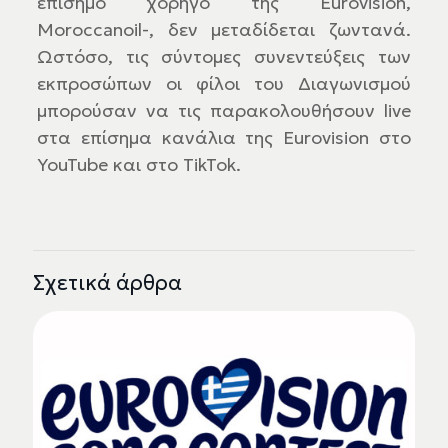
επίσημο χορηγό της Eurovision,
Moroccanoil-, δεν μεταδίδεται ζωντανά.
Ωστόσο, τις σύντομες συνεντεύξεις των
εκπροσώπων οι φίλοι του Διαγωνισμού
μπορούσαν να τις παρακολουθήσουν live
στα επίσημα κανάλια της Eurovision στο
YouTube και στο TikTok.
Σχετικά άρθρα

※

What the task asks
Give back every record exactly. Omit the pictures.

Response area
επίσημο χορηγό της Eurovision,
Moroccanoil-, δεν μεταδίδεται ζωντανά.
Ωστόσο, τις σύντομες συνεντεύξεις των
εκπροσώπων οι φίλοι του Διαγωνισμού
μπορούσαν να τις παρακολουθήσουν live
στα επίσημα κανάλια της Eurovision στο
YouTube και στο TikTok.
Σχετικά άρθρα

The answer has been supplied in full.